▸ Exercise description
Scan the listing below for "tiskové", then report every line that has it.

* * * * * * *

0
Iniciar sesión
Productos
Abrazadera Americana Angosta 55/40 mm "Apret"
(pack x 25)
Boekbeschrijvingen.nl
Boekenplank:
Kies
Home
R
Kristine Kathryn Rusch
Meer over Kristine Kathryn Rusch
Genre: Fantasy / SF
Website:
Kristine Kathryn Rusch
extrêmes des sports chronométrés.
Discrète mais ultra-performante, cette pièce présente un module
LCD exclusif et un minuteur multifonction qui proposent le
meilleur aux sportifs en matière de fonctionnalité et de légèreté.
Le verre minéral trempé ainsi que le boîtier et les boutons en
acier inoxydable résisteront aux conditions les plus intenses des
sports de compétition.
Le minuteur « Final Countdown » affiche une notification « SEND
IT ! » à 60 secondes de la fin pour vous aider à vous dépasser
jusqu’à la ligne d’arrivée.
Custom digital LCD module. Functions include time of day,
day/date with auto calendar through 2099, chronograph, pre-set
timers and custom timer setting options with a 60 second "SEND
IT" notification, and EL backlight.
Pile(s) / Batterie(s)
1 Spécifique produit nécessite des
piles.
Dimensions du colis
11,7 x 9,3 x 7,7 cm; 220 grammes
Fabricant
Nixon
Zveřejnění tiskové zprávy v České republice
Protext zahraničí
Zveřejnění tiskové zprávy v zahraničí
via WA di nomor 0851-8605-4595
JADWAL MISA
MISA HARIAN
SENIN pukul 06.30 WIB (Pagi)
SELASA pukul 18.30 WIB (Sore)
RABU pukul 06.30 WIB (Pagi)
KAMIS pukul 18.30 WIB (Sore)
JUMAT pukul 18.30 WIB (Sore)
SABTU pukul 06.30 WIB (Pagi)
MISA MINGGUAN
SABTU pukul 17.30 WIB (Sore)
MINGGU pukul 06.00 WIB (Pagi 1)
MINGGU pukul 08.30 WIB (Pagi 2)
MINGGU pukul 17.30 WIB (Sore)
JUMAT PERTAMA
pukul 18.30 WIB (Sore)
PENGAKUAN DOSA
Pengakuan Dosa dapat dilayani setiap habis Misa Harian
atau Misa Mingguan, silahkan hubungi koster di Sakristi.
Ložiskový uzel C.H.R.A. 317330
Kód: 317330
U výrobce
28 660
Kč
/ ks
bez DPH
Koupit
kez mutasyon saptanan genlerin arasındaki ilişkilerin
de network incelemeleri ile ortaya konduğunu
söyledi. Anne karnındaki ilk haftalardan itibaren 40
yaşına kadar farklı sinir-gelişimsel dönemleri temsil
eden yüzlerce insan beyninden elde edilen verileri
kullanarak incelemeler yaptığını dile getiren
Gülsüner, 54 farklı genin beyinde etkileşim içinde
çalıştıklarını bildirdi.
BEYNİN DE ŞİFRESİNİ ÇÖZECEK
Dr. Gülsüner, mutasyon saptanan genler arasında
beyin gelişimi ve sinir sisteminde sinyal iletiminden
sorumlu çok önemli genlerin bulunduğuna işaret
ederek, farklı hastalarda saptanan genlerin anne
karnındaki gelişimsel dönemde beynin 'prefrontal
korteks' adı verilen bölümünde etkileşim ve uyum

* * * * * * *

▸ Answer to this task
Zveřejnění tiskové zprávy v České republice
Zveřejnění tiskové zprávy v zahraničí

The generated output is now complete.